▶ Data under study
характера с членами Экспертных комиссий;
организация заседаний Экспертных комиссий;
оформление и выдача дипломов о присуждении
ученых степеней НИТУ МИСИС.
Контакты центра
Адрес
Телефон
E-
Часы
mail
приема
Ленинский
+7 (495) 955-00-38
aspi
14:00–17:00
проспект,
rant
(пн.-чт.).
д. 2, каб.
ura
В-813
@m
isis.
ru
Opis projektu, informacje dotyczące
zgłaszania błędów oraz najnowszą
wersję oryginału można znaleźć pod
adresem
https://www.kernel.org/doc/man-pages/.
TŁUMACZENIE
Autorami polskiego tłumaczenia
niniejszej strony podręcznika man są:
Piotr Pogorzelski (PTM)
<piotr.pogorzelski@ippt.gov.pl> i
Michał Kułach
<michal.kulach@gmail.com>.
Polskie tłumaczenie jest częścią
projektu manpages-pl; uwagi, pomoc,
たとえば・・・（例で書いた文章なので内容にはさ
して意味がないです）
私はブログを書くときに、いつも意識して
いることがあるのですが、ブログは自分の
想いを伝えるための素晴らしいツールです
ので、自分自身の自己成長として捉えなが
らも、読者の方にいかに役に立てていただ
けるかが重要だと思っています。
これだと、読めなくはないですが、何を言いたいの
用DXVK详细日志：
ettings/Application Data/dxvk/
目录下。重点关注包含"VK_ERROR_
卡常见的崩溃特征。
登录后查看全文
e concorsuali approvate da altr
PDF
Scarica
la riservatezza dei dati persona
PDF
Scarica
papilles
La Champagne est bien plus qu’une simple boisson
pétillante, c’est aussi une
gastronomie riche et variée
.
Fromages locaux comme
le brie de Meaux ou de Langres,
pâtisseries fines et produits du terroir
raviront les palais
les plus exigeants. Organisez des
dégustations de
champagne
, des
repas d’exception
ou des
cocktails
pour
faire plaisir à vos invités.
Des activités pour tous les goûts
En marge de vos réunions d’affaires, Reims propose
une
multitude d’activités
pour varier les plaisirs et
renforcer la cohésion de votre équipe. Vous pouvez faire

▶ Exercise description
Give back the entire listing with every word intact.

▶ Written response
характера с членами Экспертных комиссий;
организация заседаний Экспертных комиссий;
оформление и выдача дипломов о присуждении
ученых степеней НИТУ МИСИС.
Контакты центра
Адрес
Телефон
E-
Часы
mail
приема
Ленинский
+7 (495) 955-00-38
aspi
14:00–17:00
проспект,
rant
(пн.-чт.).
д. 2, каб.
ura
В-813
@m
isis.
ru
Opis projektu, informacje dotyczące
zgłaszania błędów oraz najnowszą
wersję oryginału można znaleźć pod
adresem
https://www.kernel.org/doc/man-pages/.
TŁUMACZENIE
Autorami polskiego tłumaczenia
niniejszej strony podręcznika man są:
Piotr Pogorzelski (PTM)
<piotr.pogorzelski@ippt.gov.pl> i
Michał Kułach
<michal.kulach@gmail.com>.
Polskie tłumaczenie jest częścią
projektu manpages-pl; uwagi, pomoc,
たとえば・・・（例で書いた文章なので内容にはさ
して意味がないです）
私はブログを書くときに、いつも意識して
いることがあるのですが、ブログは自分の
想いを伝えるための素晴らしいツールです
ので、自分自身の自己成長として捉えなが
らも、読者の方にいかに役に立てていただ
けるかが重要だと思っています。
これだと、読めなくはないですが、何を言いたいの
用DXVK详细日志：
ettings/Application Data/dxvk/
目录下。重点关注包含"VK_ERROR_
卡常见的崩溃特征。
登录后查看全文
e concorsuali approvate da altr
PDF
Scarica
la riservatezza dei dati persona
PDF
Scarica
papilles
La Champagne est bien plus qu’une simple boisson
pétillante, c’est aussi une
gastronomie riche et variée
.
Fromages locaux comme
le brie de Meaux ou de Langres,
pâtisseries fines et produits du terroir
raviront les palais
les plus exigeants. Organisez des
dégustations de
champagne
, des
repas d’exception
ou des
cocktails
pour
faire plaisir à vos invités.
Des activités pour tous les goûts
En marge de vos réunions d’affaires, Reims propose
une
multitude d’activités
pour varier les plaisirs et
renforcer la cohésion de votre équipe. Vous pouvez faire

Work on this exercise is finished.